India has forged a fair and progressive path in this arena that is influencing its BRICS peers and other developing countries. South Africa and Brazil are looking to reform their patent systems to encourage public health-driven innovation and discourage patent abuse. Prime Minister Modi should reject any attempts to turn India back from this path. 

Beyond this, MSF sees the need for a bold new vision for biomedical innovation where open access to scientific knowledge is promoted and where research and development (R&D) investments are not linked to the price of products, thereby making medicines affordable for all who need them. India can show even greater leadership by supporting proposals being considered at the World Health Organization and other national and regional forums to implement new models for medical innovation. Funding for medical R&D, as well as vision, leadership and the right policies, are needed to transform these proposals into action.

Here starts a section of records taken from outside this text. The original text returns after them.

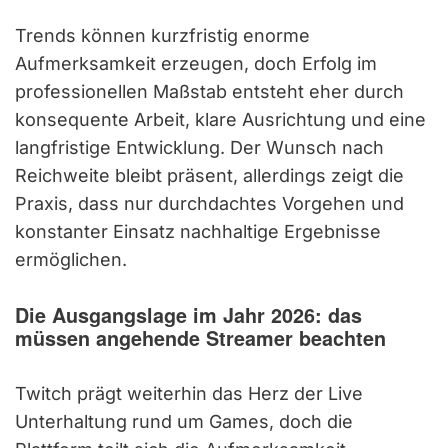
Trends können kurzfristig enorme
Aufmerksamkeit erzeugen, doch Erfolg im
professionellen Maßstab entsteht eher durch
konsequente Arbeit, klare Ausrichtung und eine
langfristige Entwicklung. Der Wunsch nach
Reichweite bleibt präsent, allerdings zeigt die
Praxis, dass nur durchdachtes Vorgehen und
konstanter Einsatz nachhaltige Ergebnisse
ermöglichen.
Die Ausgangslage im Jahr 2026: das
müssen angehende Streamer beachten
Twitch prägt weiterhin das Herz der Live
Unterhaltung rund um Games, doch die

We urge the prime minister to stand firm in upholding India’s intellectual property policies, which are in line with international trade and intellectual property rules and which are the foundation of India’s vitally important role in global health.

As a medical humanitarian organization that relies heavily on affordable high quality medicines produced in India, we have seen firsthand the lifesaving role that Indian laws and policies have played over the past decade. We implore Prime Minister Modi to continue India’s leadership in global health, innovation and access to medicines, by not only playing by the rules but also by challenging them and changing the innovation system so it better serves public health needs.


Meenakshi Narula Ahamed is a trustee of MSF India and is a member of MSF-USA’s Board of Advisors. Unni Karunakara is a trustee of MSF India and is the former international president of MSF.